Work Text:
I have never had so many people tell me all at once that my life is empty and without meeting.
Oh, not always with words. Sometimes it’s the implication of their apologies and their well-wishes.
But I look at you, sitting in the light a dying ember, dark hair down around your shoulders,
And you say, as we watch our fourth Christmastime fade into the mist,
Alone in the dark after we’ve left my family, nothing left here in this home than us and a Christmas tree and two obnoxious cats and a dog who thinks she is half her size,
You say, “Do you ever have regrets?”
In that soft, still, melancholy way, with eyes that wander up the stairs to the empty nursery, the still nursery, the empty hopes that feel so far away now, not even worth daydreaming about.
Do I ever regret you?
When my siblings surround us, every year with another baby—or two—or three.

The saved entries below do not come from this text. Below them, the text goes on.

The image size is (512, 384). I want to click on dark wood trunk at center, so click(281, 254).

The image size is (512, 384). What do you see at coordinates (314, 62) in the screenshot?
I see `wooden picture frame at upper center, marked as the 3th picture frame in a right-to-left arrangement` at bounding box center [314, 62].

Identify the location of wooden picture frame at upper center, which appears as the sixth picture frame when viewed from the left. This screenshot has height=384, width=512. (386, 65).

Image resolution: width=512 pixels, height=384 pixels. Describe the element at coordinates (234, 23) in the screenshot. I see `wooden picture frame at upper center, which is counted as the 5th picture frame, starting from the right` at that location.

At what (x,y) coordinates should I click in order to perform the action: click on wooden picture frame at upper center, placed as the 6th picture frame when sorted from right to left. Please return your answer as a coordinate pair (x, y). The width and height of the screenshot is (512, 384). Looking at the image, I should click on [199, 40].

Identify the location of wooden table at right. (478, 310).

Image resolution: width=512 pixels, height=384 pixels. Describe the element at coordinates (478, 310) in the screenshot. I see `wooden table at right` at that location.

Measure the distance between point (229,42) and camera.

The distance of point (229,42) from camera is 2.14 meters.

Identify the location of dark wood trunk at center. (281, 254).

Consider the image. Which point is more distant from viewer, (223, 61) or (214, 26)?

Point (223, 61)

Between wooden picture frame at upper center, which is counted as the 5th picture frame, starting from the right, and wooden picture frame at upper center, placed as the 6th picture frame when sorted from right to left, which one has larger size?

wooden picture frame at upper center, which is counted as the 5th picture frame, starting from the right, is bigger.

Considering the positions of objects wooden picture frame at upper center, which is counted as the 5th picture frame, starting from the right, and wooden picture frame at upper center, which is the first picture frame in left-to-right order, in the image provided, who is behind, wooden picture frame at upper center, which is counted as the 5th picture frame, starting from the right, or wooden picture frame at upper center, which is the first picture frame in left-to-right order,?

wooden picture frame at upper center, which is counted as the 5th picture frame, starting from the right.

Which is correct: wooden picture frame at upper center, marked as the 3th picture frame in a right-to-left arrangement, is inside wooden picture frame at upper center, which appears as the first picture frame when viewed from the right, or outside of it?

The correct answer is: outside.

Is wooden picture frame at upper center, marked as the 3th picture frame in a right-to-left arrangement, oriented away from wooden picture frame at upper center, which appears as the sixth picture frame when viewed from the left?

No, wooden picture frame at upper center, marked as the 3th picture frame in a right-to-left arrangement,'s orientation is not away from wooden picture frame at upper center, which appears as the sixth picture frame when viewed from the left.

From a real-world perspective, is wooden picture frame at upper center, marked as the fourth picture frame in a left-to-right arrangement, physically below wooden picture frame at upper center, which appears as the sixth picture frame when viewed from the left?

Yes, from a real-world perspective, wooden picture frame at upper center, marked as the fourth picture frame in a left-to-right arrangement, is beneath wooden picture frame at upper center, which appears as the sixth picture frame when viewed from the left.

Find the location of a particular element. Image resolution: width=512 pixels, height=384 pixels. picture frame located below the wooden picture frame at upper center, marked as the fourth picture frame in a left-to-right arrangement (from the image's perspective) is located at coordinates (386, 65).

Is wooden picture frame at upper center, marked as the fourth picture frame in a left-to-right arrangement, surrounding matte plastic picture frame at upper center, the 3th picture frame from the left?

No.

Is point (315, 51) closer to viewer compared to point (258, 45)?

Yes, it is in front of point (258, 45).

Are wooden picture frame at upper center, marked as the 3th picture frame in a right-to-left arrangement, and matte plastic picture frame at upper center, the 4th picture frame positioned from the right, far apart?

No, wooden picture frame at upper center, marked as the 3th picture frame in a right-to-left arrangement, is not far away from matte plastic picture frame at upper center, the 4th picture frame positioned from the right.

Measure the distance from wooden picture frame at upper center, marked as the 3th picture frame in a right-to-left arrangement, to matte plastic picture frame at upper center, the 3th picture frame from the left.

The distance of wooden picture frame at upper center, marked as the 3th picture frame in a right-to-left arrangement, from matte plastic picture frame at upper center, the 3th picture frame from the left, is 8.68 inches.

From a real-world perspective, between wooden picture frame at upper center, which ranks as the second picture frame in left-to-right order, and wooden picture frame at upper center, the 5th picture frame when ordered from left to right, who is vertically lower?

When my parents whisper “next year, next year,” the promise they make and can’t keep.
When doctors reassure us that’s there’s nothing “really wrong,”

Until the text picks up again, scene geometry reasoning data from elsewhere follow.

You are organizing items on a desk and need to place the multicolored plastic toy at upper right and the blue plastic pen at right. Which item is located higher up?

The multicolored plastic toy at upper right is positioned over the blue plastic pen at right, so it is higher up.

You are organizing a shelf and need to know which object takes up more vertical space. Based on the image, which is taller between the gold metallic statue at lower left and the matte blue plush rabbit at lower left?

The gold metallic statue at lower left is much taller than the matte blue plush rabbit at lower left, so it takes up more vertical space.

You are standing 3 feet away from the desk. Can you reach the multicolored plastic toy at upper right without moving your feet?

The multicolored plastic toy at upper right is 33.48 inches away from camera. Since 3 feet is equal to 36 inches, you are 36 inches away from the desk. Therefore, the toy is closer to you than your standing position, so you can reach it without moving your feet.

And “we ought to be able to,”
And yet here we are.
Do I ever regret you?
With your ready laughter and your sparkling eyes,
And the way every year, month, week, day those eyes deepen and I see more of your soul and I realize who I married,
As I see how created you were for this moment you sit in—my bride, sitting by our hearth and looking so melancholy.
I know your grief better than my own, same as I know your heart, your soul, your body, and I see that without that knowledge, my life would be a bare and empty void, waiting for some hint of joy or life.
And I ask you, “How could I regret the woman who is the beginning and end of me?”